TL;DR
Fabio Wardley and Daniel Dubois, both with a 95% knockout ratio, face off in a high-stakes heavyweight bout. Wardley, the WBO champion, has a unique background, while Dubois seeks redemption after previous losses.
Daniel Dubois and Fabio Wardley are very different characters but, in the ring, they share a knockout ratio of 95% in the combined 42 fights they have won. The unbeaten Wardley has knocked out 19 opponents in his 20 victories while Dubois has stopped 21 of 22 vanquished rivals. It’s an impressive statistic which belies the vulnerability at the heart of each man.
Wardley, the WBO world heavyweight champion, comes from a white-collar boxing background with minimal experience as an amateur. The only blemish on his record is a draw in March 2024 with the Olympic medallist Frazer Clarke – who he then knocked out with shocking brutality in the first round seven months later.
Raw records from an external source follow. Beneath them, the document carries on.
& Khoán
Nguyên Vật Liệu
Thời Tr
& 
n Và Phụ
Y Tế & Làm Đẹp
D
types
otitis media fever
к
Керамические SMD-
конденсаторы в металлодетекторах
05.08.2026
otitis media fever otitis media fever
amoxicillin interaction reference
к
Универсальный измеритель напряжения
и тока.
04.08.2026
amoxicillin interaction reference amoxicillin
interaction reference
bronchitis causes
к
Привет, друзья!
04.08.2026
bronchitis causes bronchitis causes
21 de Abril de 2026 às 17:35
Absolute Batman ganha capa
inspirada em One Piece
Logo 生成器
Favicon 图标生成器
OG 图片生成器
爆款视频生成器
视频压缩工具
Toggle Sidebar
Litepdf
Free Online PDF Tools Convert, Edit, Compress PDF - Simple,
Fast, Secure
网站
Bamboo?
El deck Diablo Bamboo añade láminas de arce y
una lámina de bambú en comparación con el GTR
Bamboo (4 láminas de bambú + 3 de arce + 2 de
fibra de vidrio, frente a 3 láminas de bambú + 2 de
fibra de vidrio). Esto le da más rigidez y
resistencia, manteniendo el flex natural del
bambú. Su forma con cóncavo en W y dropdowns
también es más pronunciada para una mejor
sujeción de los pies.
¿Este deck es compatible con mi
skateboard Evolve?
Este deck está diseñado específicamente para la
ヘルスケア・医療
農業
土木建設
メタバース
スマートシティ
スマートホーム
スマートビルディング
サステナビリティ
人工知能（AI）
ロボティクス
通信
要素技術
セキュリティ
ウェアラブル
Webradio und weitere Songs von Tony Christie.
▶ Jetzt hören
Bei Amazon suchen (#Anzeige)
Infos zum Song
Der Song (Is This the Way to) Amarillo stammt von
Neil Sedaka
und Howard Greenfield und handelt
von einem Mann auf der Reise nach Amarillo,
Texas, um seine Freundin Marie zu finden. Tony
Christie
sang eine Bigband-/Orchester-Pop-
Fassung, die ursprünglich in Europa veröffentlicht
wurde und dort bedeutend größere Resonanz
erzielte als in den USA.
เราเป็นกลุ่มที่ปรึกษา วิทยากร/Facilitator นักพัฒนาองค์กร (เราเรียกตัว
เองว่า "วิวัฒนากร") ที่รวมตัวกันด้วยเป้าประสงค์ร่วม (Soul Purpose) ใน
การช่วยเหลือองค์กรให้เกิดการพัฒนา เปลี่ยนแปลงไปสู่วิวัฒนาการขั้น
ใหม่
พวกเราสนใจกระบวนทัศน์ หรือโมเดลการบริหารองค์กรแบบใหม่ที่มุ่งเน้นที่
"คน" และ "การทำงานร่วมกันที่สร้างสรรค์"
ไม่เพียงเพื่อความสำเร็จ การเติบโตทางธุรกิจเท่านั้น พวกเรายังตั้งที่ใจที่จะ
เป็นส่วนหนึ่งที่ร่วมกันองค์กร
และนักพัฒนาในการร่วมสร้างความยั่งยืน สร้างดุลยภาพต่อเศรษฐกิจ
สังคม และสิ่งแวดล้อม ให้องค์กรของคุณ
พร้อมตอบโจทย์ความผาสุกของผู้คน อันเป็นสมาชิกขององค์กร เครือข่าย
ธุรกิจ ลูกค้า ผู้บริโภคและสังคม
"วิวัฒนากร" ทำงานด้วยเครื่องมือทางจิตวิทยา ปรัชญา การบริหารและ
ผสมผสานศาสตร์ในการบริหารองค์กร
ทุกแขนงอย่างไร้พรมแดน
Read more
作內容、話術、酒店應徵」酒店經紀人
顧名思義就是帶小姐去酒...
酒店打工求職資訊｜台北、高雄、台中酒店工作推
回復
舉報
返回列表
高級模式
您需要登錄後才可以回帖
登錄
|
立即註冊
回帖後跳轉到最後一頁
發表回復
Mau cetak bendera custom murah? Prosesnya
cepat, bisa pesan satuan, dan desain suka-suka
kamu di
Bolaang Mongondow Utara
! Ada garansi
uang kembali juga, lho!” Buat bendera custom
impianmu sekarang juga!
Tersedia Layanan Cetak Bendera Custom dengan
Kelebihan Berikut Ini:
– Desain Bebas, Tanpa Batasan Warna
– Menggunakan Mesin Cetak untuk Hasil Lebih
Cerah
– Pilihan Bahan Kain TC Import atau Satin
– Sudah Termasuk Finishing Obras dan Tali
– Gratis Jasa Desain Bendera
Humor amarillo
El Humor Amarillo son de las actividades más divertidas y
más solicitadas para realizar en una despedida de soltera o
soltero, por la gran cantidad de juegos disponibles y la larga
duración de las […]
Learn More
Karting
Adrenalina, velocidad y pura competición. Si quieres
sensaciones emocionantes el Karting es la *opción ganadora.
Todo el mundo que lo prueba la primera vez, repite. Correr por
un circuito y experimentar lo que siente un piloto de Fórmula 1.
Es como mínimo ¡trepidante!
But Wardley was also comprehensively outboxed by Justice Huni last summer before rescuing himself from a shutout defeat by separating the tricky Australian from his senses in a dramatic 10th round. The 31-year-old has often looked to be in trouble against more skilful rivals before his power obliterates the gulf in experience or ringcraft.
Dubois, meanwhile, has suffered three losses, to Joe Joyce and twice to Olekansdr Usyk, the best heavyweight on the planet. Each time he has come back from a crushing defeat with renewed determination but a fourth setback on Saturday night would be a serious blow to the complex Dubois – who, in contrast to his concussive force as a knockout merchant, cuts a strangely reticent figure outside the ring.
The 28-year-old Dubois has lived much of his life beneath the shadow of his father, Stan, who home-schooled the boxer and his siblings. Dubois still lives with his dad – known to many as Dave – and they were both criticised for holding a party in the family home hours before he was knocked out by Usyk last July.
In the messy aftermath Dubois left his trainer, Don Charles, who had been quietly sceptical of the revelry before such an important world title fight. Stan Dubois steered him towards Tony Sims’s gym but it did not take long for them to return to Charles – the one trainer who seems to understand the dynamic that exists between a supremely confident father and a shy and hesitant son.